Да, он объяснит. Он все расскажет суду…
Говорить почему-то очень трудно. Потому ли, что эти трое так внимательно смотрят на него, или потому, что он чувствует на себе обжигающий взгляд Нины, взгляды сидящих позади людей, — Яков даже не пробует разобраться в этом. Он охвачен одним желанием: доказать суду невозможность его дальнейшей жизни с Ниной.
Она ревновала его почти ко всем женщинам. Достаточно было ему, идя с Ниной по улице, встретить какую-нибудь знакомую, как сразу же — подозрительный взгляд, сердитое лицо, а дома — очередная сцена ревности.
Она не понимает его. Между ними не было ничего общего.
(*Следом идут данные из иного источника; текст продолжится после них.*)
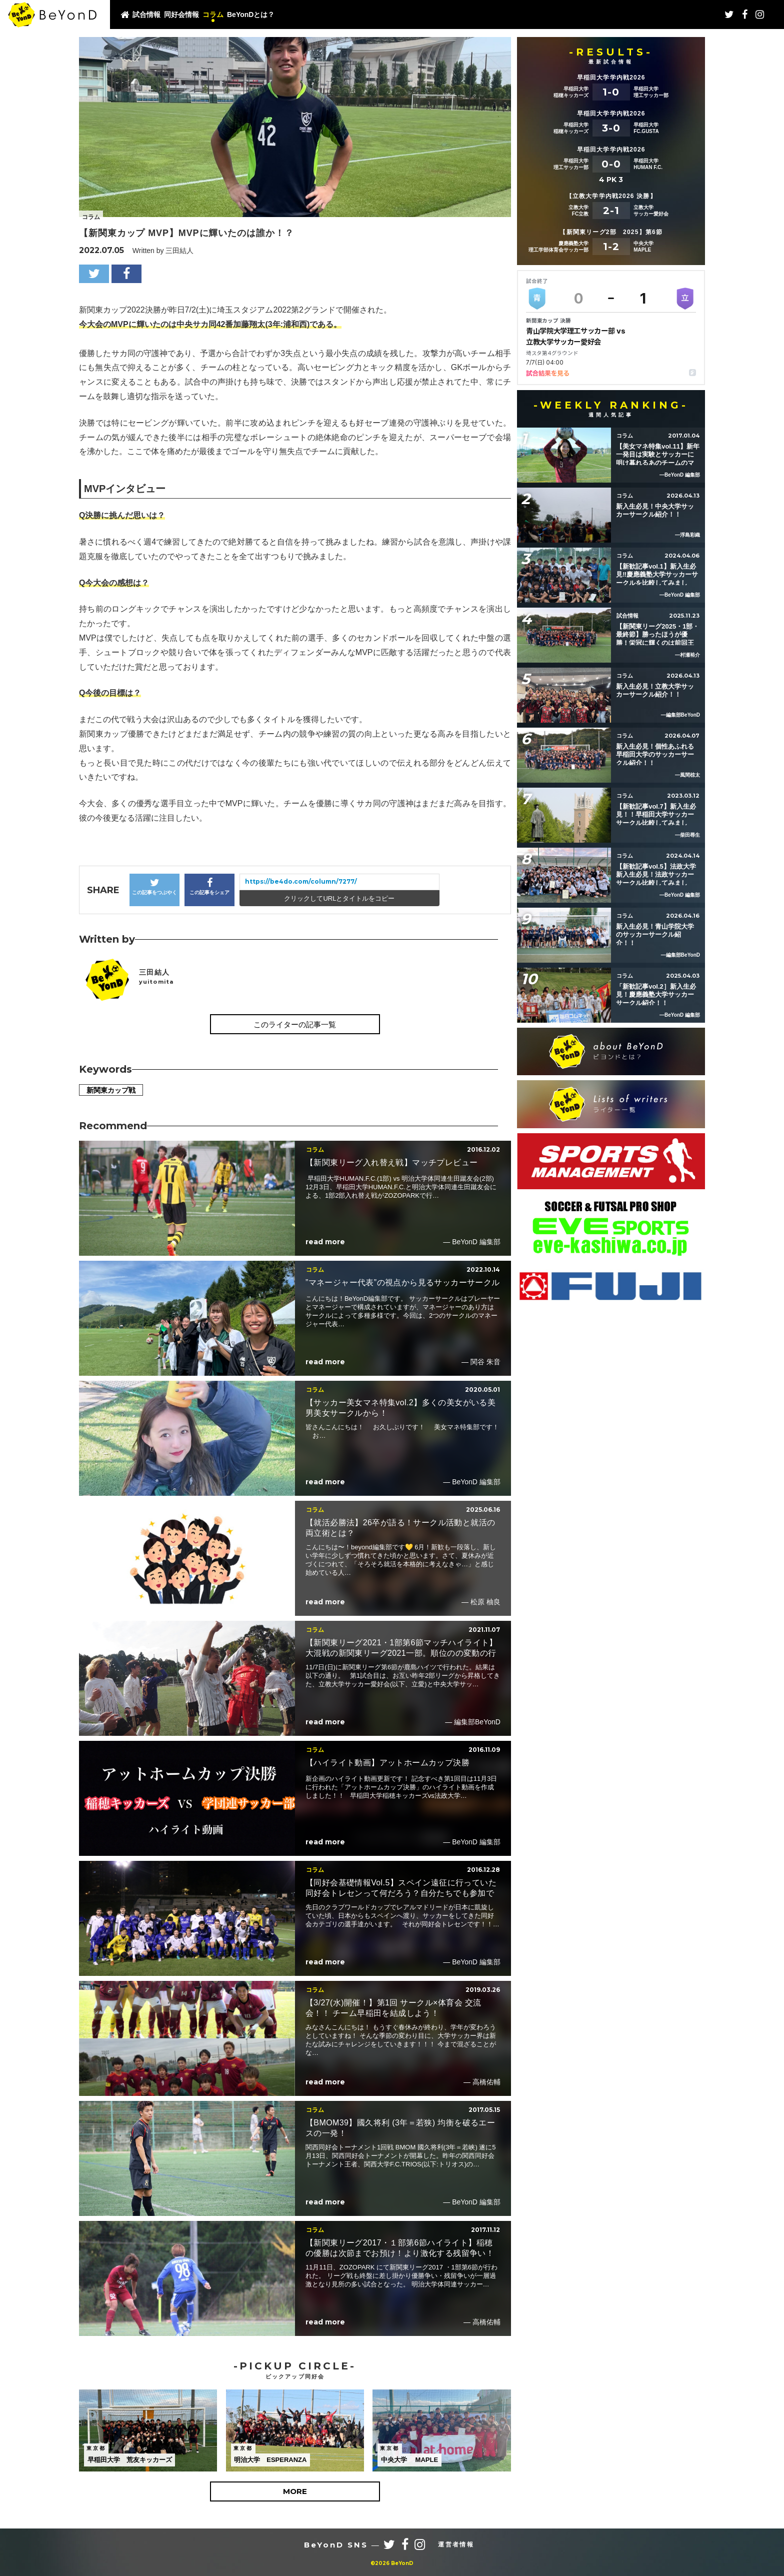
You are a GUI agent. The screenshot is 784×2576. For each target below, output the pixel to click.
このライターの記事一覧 (295, 1024)
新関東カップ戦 (111, 1090)
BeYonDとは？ (250, 14)
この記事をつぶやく (155, 886)
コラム (213, 14)
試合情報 (146, 14)
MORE (295, 2491)
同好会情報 (181, 14)
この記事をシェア (209, 886)
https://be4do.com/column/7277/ (301, 881)
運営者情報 (456, 2544)
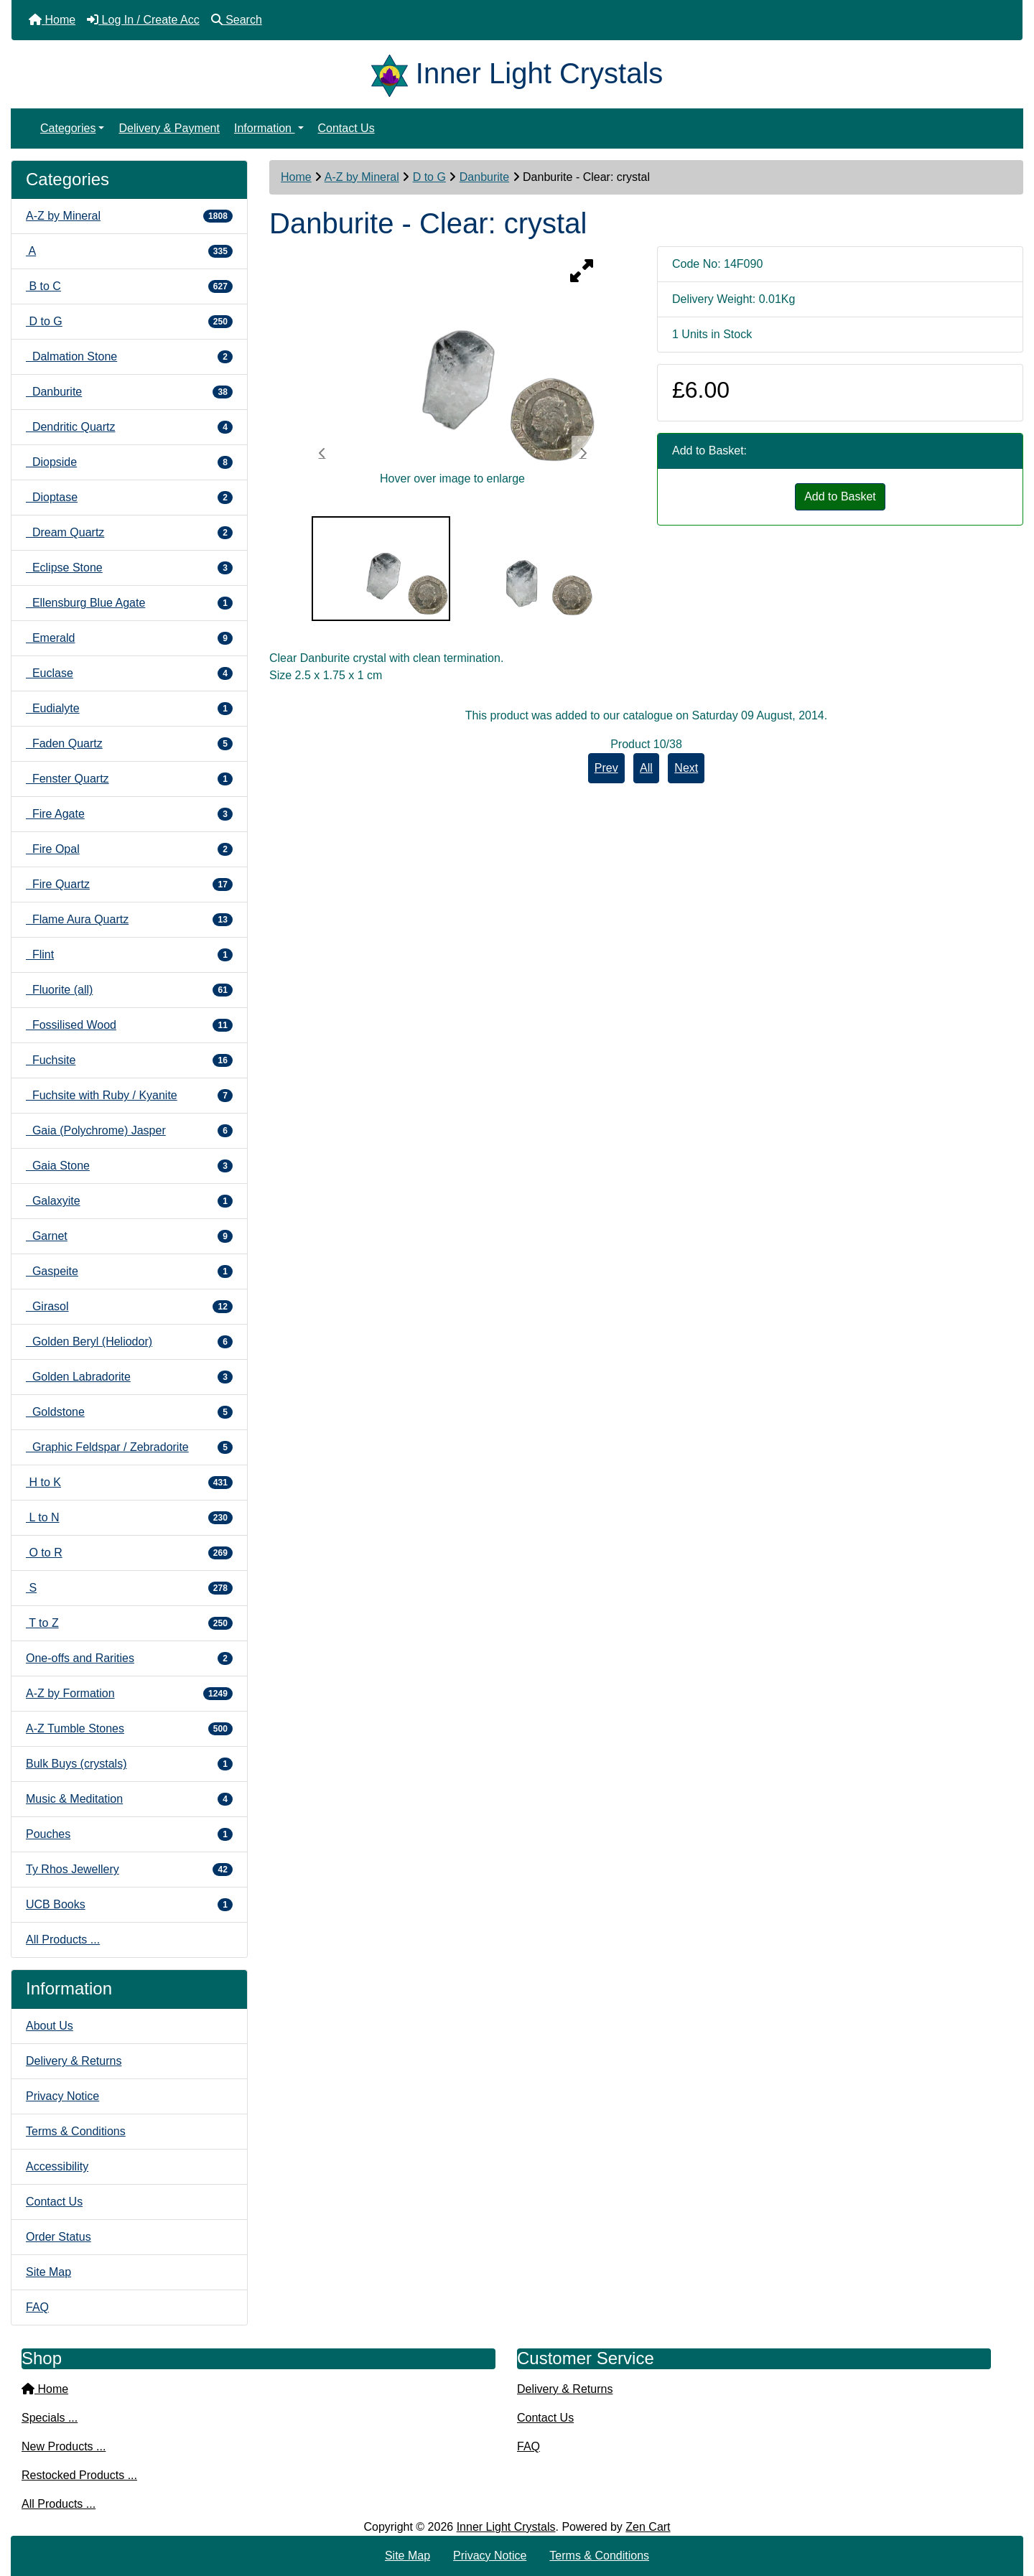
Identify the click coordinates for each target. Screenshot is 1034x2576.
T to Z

Он не мог делиться с ней своими планами, своими мыслями. Ее интересы не выходили за пределы кухни, рынка, цен на продукты и промтовары. Она связалась с таким морально разложившимся человеком, как их соседка Винцевич, превратилась в базарную бабу, которая никогда не сможет понять его.
— Это ужасно, когда не знаешь, о чем говорить с женой!..
Наконец, последний случай, когда она ворвалась в редакцию и избила работника его отдела. До того он еще колебался — разводиться или нет, а теперь понял, что лучшим выходом и для него и для нее является только развод.
Яков умолкает, чувствуя себя совершенно обессиленным. Молчат и судьи. Молчит Нина, молчат присутствующие. И в этом молчании гнетущее раздумье о семье Горбатюков, о судьбе этих взрослых людей, стоящих перед судом, и двух девочек, которые, может быть, играют, а может быть, тихо сидят в соседней комнате под присмотром уборщицы суда.
Первой приходит в себя судья: профессиональная привычка берет свое.
— В каком году вы женились?
— В тысяча девятьсот сороковом, — отвечает Яков, не удивляясь вопросу, хотя судья читала об этом в его заявлении.
— А фактически живете вместе с какого года?
— Фактически? С того же.
— Вы сходились по любви?
— Да, — коротко отвечает Яков и невольно вспоминает реку, луга, теплую ночь и Нинино трепещущее тело, пахнувшее свежим сеном.
Но голос судьи прогоняет воспоминания:
— До какого года вы проживали в браке совместно?
— До того времени, пока между нами не возникли серьезные ссоры.
— Точнее?
— До весны этого года.
— Оставляя свою семью, вы думали о детях? Как они будут воспитываться без вас, как будут учиться?
— Да, думал. Мысль о них и сейчас не покидает его.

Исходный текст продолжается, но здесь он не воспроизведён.